Feb 6, 2015 // Andrew Stroup
Anthem, a giant insurance corporation, was recently attacked by hackers who stole 80 million customers’ personal data. The kicker to this attack was the data stolen wasn’t encrypted despite numerous health information standards and laws to protect said patient information.
Customer data stolen included social security numbers, [email][1] addresses and other personal information.
One of the most common healthcare laws, the Health Insurance Portability and Accountability Act (HIPAA), doesn’t require health care companies to encrypt patient’s personal information.

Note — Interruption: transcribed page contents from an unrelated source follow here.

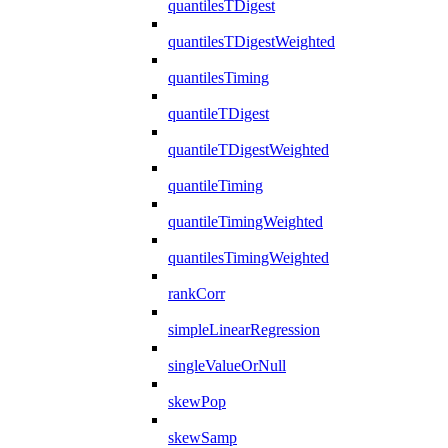
quantilesTDigest
quantilesTDigestWeighted
quantilesTiming
quantileTDigest
quantileTDigestWeighted
quantileTiming
quantileTimingWeighted
quantilesTimingWeighted
rankCorr
simpleLinearRegression
singleValueOrNull
skewPop
skewSamp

Based on reports by the Wall Street Journal, Anthem only “encrypts personal data when it moves in or out of its database but not when it is stored, which is common in the industry.”
Anthem released a statement saying it was “the victim of a sophisticated cyber attack.”
“These attackers gained unauthorized access to Anthem’s IT system and have obtained personal information from our current and former members such as their names, birthdays, medical IDs/social security numbers, street addresses, email addresses and employment information, including income data,” Anthem CEO Joe Swedish said via a statement on the company web site. “Based on what we know now, there is no evidence that credit card or medical information, such as claims, test results or diagnostic codes were targeted or compromised.”
Additionally, Anthem said impacted members will receive “free credit repair and ID protection services.”
Anthem operates Blue Cross and Blue Shield plans in 14 states, making it the nation’s second-largest health insurer.